• Your assignment
The required answer is every line of the data containing the word "Weihnachten".

• Extracted information
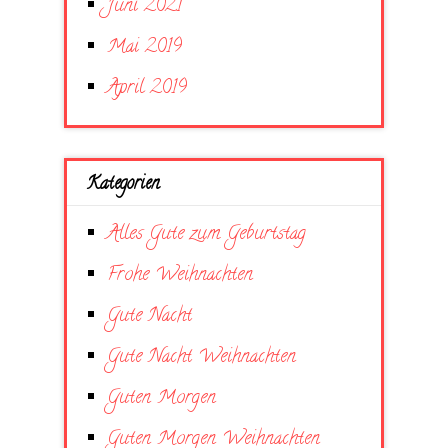
Juni 2021
Mai 2019
April 2019
Kategorien
Alles Gute zum Geburtstag
Frohe Weihnachten
Gute Nacht
Gute Nacht Weihnachten
Guten Morgen
Guten Morgen Weihnachten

• Reply
Frohe Weihnachten
Gute Nacht Weihnachten
Guten Morgen Weihnachten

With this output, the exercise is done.